I agree that retreat costs can vary a lot, and it’s quite possible that many retreats are cheaper today than the ones Ollie looked at. That said, the best data we currently have still suggests that retreats-as-they’ve-typically-been-run are relatively expensive per person per connection compared to larger events.
I’m very open to updating on newer or more representative data. My prior, though, is that while retreats may have become more frugal, conferences and summits have as well — EA events overall seem meaningfully leaner than they were a few years ago.

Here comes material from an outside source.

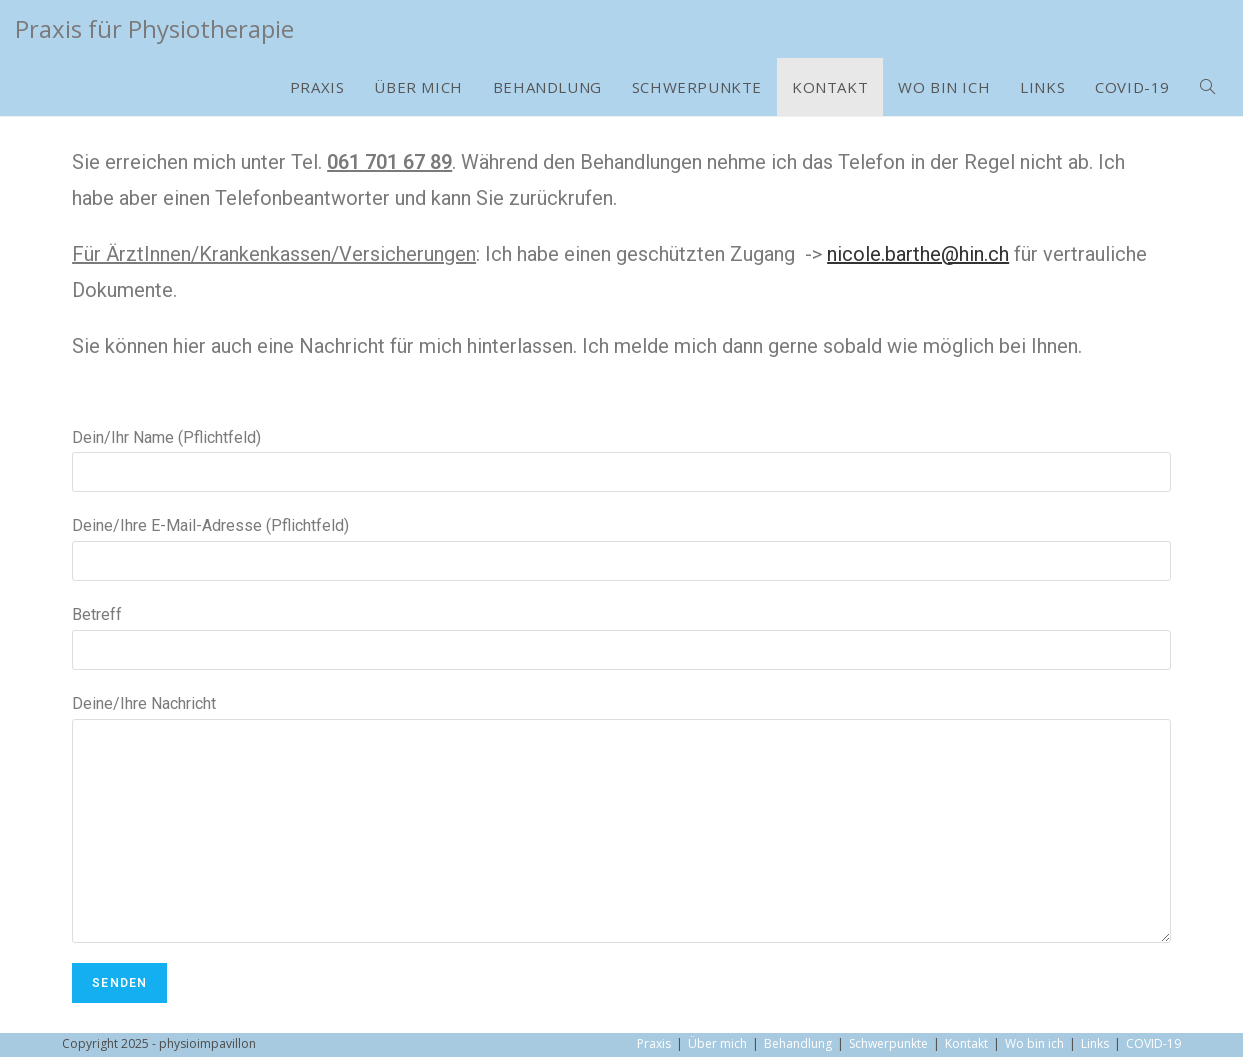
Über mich (717, 1043)
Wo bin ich (1034, 1043)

On outcomes: I don’t think I claimed that larger events produce better outcomes per person. As you note, Ollie finds those are roughly similar. My claim is instead about scale: one-day summits produce many more total positive outcomes for a similar or lower cost, largely because they involve more people and avoid subsidised travel and accommodation. (Or they should)
Given that, I would be surprised if a typical 2–3 day, fully subsidised retreat (which is the default in EA) ends up more cost-effective per person per connection than a one-day, local summit — even if some individual retreats are run quite cheaply.
I think probably most users don’t want the friction of clicking through to another platform.
There are ad formats where people don't have to leave the platform, just quickly share their contact information in an in-built form and then continue the mindless scrolling :-) Once they are in a better place mentally, they can read our follow-up email!
There is also a whole "science" behind landing page optimisation, where if people click on your ad, you take them elsewhere but make it as low-friction as possible to sign up to your thing afterwards.
Amplify has a number of impact stories on people who ended up taking significant action, who originally "just saw an ad" on social media. I occasionally run into people who saw an 80K ad (as opposed to searching for it proactively) and are now doing impressive things.
The problem is that EA marketing is still in its infancy. We have some research (e.g. by Rethink) on what framings of EA work better, but that's really far from being able to answer the question of "How do we maximise attracting talent to EA per dollar spent?". Only now Amplify is doing some small tests on comparing the cost-effectiveness of LinkedIn vs Meta ads and measuring long-term outcomes, but there is so much more to do.
You’re right that these aren’t the same kinds of events. My claim is about prioritisation under limited time and resources: communities should focus on the events that are more cost-effective.
If a community only has the capacity to run one event per year, I would prefer it to be a summit rather than a retreat. If the community is large enough to run an EAGx, I would prioritise that, and then add a summit around six months later if capacity allows.